In one of the previous articles, we learned how to run camera streaming on ROS2 foxy with rospy. If you are interested in knowing how it is done, we recommend you check it out using the link below:
All you need to know about how to install ROS2 on Jetson Orin – using NileCAM81.
It will be a good precursor to this article where we dive deep into running a face detection algorithm on ROS2 foxy.
For this application, you need to download this file and save it in the location where the publisher and subscriber script are placed.
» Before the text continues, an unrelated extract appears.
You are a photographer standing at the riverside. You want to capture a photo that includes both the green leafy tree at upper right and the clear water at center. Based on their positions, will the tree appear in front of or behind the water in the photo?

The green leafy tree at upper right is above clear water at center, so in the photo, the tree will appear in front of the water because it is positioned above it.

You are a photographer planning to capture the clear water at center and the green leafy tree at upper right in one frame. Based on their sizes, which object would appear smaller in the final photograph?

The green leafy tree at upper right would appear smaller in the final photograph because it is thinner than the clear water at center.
Figure 1 – Haar-Cascade Face Detection Algorithm
The Haar-Cascade Face Detection Algorithm is a sliding-window type algorithm that detects objects based on its features.
Haar Face Features
The Haar-Cascade model employs different types of feature recognition such as the size and location of certain facial features. To be specific, nose bridge, mouth line, and eyes – with the eye region being darker than the upper-cheek region and the nose bridge region being brighter than the eye region.
This XML file contains a pre-trained model that was created through extensive training and uploaded by Rainer Lienhart on behalf of Intel in 2000. Rainer’s model makes use of the Adaptive Boosting Algorithm (AdaBoost) in order to yield better results and accuracy.
How it works
In the model, the haar features in the image given below are utilised. They resemble our convolutional kernel. Each feature is a single value that is obtained by deducting the sum of the pixels under the white and black rectangles.
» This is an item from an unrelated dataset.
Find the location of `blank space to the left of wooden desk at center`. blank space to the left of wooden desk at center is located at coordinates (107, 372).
Figure 2 – Haar features of Rainer’s model
Now, a wide range of characteristics are calculated using all feasible sizes and positions for each kernel. Simply consider the amount of calculation required in a 24×24 window alone – there are more than 160000 characteristics. We must determine the total number of pixels under the white and black rectangles for each feature computation. They devised the integrated pictures to address this. It reduces the operation requiring more than four pixels to the sum of pixels computation, regardless of how many pixels there may be. This helps to accelerate the entire process.